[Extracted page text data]
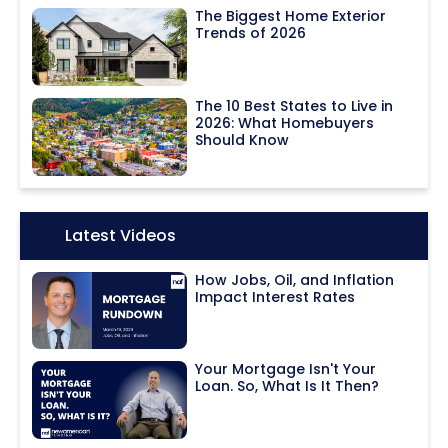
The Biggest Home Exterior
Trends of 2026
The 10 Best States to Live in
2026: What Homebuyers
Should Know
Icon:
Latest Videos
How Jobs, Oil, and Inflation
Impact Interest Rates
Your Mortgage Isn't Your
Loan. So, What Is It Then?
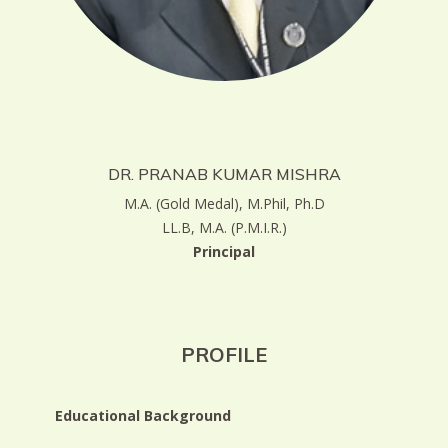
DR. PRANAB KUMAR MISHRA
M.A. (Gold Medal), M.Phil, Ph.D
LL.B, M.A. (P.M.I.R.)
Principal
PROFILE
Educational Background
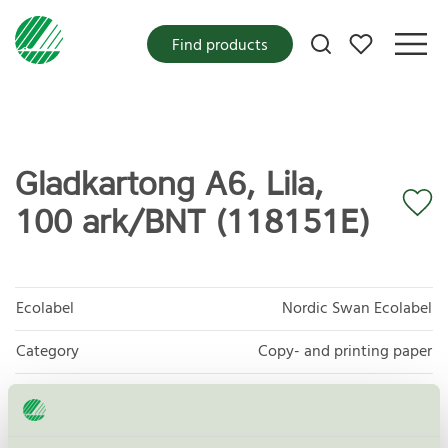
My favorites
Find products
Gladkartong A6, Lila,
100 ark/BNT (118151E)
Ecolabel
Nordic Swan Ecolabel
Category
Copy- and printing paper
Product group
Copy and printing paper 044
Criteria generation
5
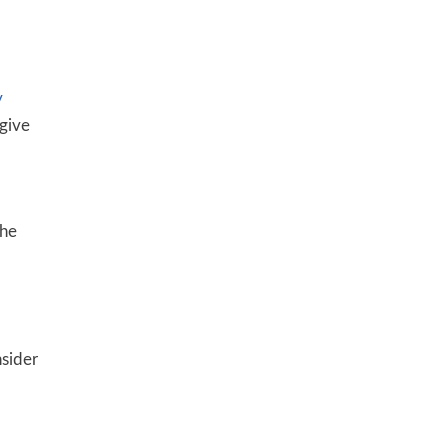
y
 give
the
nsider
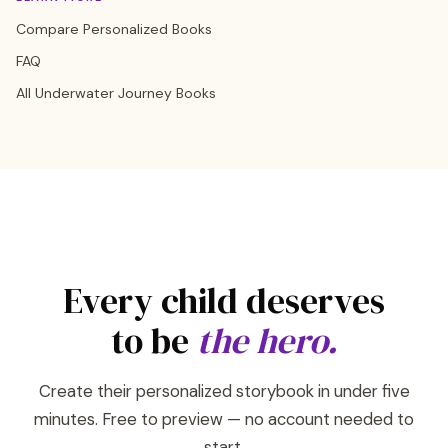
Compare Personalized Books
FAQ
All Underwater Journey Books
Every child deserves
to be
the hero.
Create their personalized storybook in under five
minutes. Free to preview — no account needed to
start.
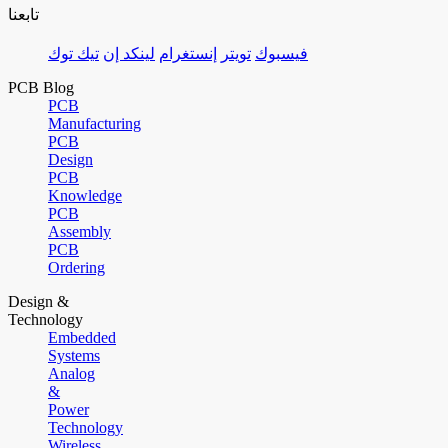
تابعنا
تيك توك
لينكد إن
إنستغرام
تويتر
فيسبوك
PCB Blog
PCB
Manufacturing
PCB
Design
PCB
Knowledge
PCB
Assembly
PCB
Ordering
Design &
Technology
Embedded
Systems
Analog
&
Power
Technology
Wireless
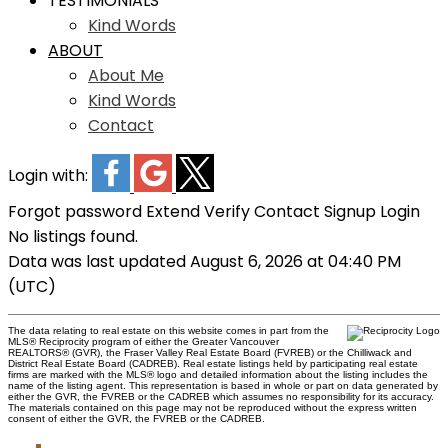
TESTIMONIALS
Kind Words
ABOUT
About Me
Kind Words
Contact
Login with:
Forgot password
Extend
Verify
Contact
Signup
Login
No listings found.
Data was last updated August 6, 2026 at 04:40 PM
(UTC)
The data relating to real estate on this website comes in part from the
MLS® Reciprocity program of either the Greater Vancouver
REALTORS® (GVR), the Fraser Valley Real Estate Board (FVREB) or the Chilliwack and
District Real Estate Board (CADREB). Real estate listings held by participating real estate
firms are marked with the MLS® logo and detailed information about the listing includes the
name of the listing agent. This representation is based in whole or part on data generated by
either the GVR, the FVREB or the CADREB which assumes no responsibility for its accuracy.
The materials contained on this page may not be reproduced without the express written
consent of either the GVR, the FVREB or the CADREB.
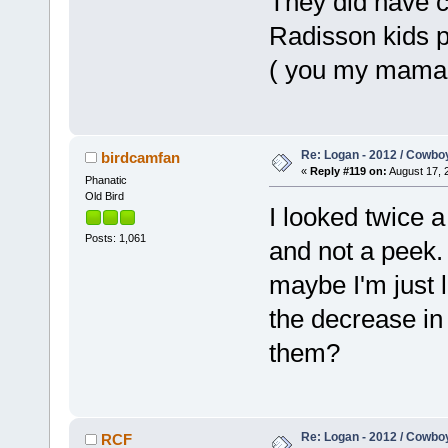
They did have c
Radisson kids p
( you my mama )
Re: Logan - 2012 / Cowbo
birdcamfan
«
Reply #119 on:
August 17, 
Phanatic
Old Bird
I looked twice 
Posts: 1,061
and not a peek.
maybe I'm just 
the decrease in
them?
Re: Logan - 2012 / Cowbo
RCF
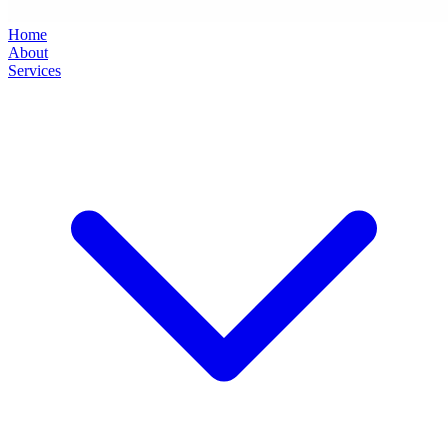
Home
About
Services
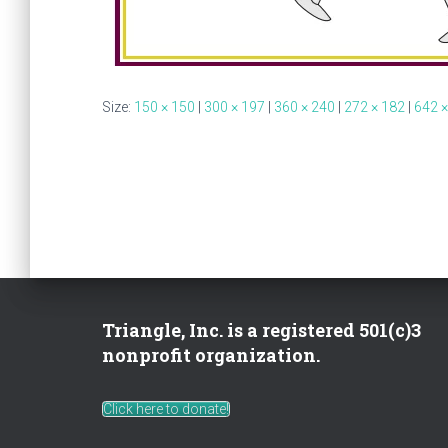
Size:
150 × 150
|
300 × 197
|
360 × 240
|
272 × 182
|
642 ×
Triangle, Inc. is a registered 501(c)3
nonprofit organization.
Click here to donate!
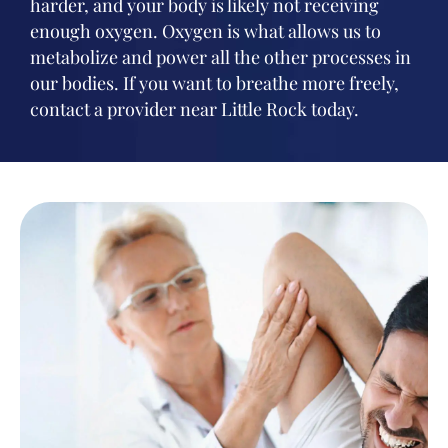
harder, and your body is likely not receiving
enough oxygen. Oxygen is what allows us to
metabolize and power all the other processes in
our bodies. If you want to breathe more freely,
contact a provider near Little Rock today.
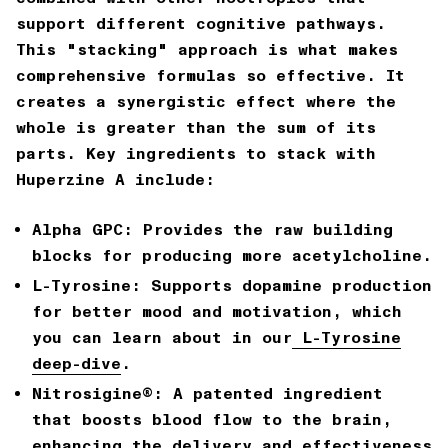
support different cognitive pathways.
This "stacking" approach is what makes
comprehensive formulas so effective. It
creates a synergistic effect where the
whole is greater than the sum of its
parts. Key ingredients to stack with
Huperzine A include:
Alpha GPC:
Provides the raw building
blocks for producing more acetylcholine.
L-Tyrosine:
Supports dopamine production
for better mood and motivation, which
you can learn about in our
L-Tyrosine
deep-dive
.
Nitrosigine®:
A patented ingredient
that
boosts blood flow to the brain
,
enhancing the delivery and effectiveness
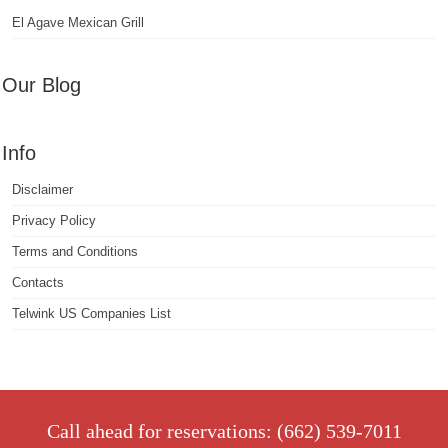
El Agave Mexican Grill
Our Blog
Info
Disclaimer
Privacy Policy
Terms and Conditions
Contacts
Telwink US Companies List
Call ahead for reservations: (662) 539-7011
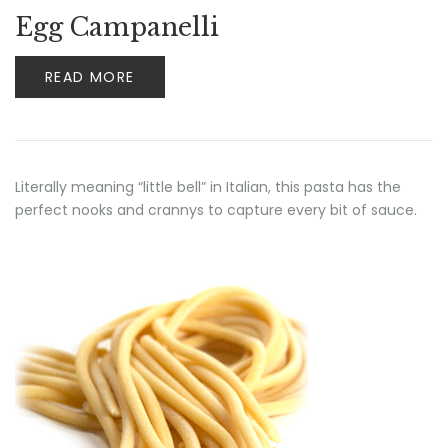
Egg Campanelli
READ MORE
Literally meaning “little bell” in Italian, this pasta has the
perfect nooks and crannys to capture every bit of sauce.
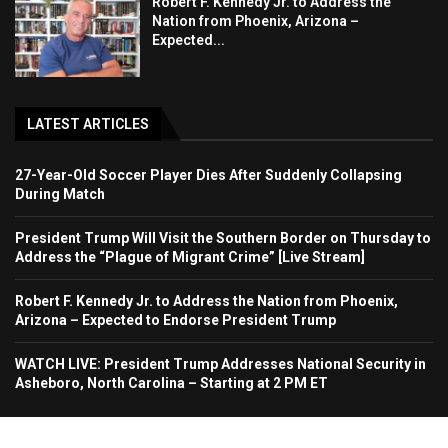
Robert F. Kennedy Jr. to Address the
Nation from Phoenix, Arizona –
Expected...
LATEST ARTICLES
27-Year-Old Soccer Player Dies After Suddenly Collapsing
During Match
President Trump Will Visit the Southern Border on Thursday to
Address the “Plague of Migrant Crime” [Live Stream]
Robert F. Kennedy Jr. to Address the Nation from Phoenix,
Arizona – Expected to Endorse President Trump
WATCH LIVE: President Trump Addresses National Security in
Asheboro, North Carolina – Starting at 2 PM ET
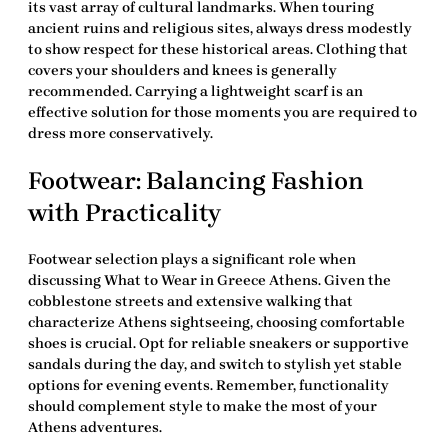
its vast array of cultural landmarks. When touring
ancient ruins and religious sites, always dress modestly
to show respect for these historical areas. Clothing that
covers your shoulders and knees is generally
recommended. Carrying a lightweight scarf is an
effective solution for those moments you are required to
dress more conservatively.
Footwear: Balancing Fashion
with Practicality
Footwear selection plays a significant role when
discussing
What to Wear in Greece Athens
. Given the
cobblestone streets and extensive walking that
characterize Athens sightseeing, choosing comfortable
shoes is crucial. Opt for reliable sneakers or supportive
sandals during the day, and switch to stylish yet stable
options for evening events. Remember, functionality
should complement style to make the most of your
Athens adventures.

[What the task requires] The copy you output must match the entries above exactly, except that it has no pictures.

[Response to this task]
The Biggest Home Exterior
Trends of 2026
The 10 Best States to Live in
2026: What Homebuyers
Should Know
Icon:
Latest Videos
How Jobs, Oil, and Inflation
Impact Interest Rates
Your Mortgage Isn't Your
Loan. So, What Is It Then?
DR. PRANAB KUMAR MISHRA
M.A. (Gold Medal), M.Phil, Ph.D
LL.B, M.A. (P.M.I.R.)
Principal
PROFILE
Educational Background
My favorites
Find products
Gladkartong A6, Lila,
100 ark/BNT (118151E)
Ecolabel
Nordic Swan Ecolabel
Category
Copy- and printing paper
Product group
Copy and printing paper 044
Criteria generation
5
y
 give
the
nsider
Compare Personalized Books
FAQ
All Underwater Journey Books
Every child deserves
to be
the hero.
Create their personalized storybook in under five
minutes. Free to preview — no account needed to
start.
تابعنا
تيك توك
لينكد إن
إنستغرام
تويتر
فيسبوك
PCB Blog
PCB
Manufacturing
PCB
Design
PCB
Knowledge
PCB
Assembly
PCB
Ordering
Design &
Technology
Embedded
Systems
Analog
&
Power
Technology
Wireless
TESTIMONIALS
Kind Words
ABOUT
About Me
Kind Words
Contact
Login with:
Forgot password
Extend
Verify
Contact
Signup
Login
No listings found.
Data was last updated August 6, 2026 at 04:40 PM
(UTC)
The data relating to real estate on this website comes in part from the
MLS® Reciprocity program of either the Greater Vancouver
REALTORS® (GVR), the Fraser Valley Real Estate Board (FVREB) or the Chilliwack and
District Real Estate Board (CADREB). Real estate listings held by participating real estate
firms are marked with the MLS® logo and detailed information about the listing includes the
name of the listing agent. This representation is based in whole or part on data generated by
either the GVR, the FVREB or the CADREB which assumes no responsibility for its accuracy.
The materials contained on this page may not be reproduced without the express written
consent of either the GVR, the FVREB or the CADREB.
They did have c
Radisson kids p
( you my mama )
Re: Logan - 2012 / Cowbo
birdcamfan
«
Reply #119 on:
August 17, 
Phanatic
Old Bird
I looked twice 
Posts: 1,061
and not a peek.
maybe I'm just 
the decrease in
them?
Re: Logan - 2012 / Cowbo
RCF
Home
About
Services
Size:
150 × 150
|
300 × 197
|
360 × 240
|
272 × 182
|
642 ×
Triangle, Inc. is a registered 501(c)3
nonprofit organization.
Click here to donate!
harder, and your body is likely not receiving
enough oxygen. Oxygen is what allows us to
metabolize and power all the other processes in
our bodies. If you want to breathe more freely,
contact a provider near Little Rock today.
support different cognitive pathways.
This "stacking" approach is what makes
comprehensive formulas so effective. It
creates a synergistic effect where the
whole is greater than the sum of its
parts. Key ingredients to stack with
Huperzine A include:
Alpha GPC:
Provides the raw building
blocks for producing more acetylcholine.
L-Tyrosine:
Supports dopamine production
for better mood and motivation, which
you can learn about in our
L-Tyrosine
deep-dive
.
Nitrosigine®:
A patented ingredient
that
boosts blood flow to the brain
,
enhancing the delivery and effectiveness
El Agave Mexican Grill
Our Blog
Info
Disclaimer
Privacy Policy
Terms and Conditions
Contacts
Telwink US Companies List
Call ahead for reservations: (662) 539-7011
Egg Campanelli
READ MORE
Literally meaning “little bell” in Italian, this pasta has the
perfect nooks and crannys to capture every bit of sauce.
Robert F. Kennedy Jr. to Address the
Nation from Phoenix, Arizona –
Expected...
LATEST ARTICLES
27-Year-Old Soccer Player Dies After Suddenly Collapsing
During Match
President Trump Will Visit the Southern Border on Thursday to
Address the “Plague of Migrant Crime” [Live Stream]
Robert F. Kennedy Jr. to Address the Nation from Phoenix,
Arizona – Expected to Endorse President Trump
WATCH LIVE: President Trump Addresses National Security in
Asheboro, North Carolina – Starting at 2 PM ET
its vast array of cultural landmarks. When touring
ancient ruins and religious sites, always dress modestly
to show respect for these historical areas. Clothing that
covers your shoulders and knees is generally
recommended. Carrying a lightweight scarf is an
effective solution for those moments you are required to
dress more conservatively.
Footwear: Balancing Fashion
with Practicality
Footwear selection plays a significant role when
discussing
What to Wear in Greece Athens
. Given the
cobblestone streets and extensive walking that
characterize Athens sightseeing, choosing comfortable
shoes is crucial. Opt for reliable sneakers or supportive
sandals during the day, and switch to stylish yet stable
options for evening events. Remember, functionality
should complement style to make the most of your
Athens adventures.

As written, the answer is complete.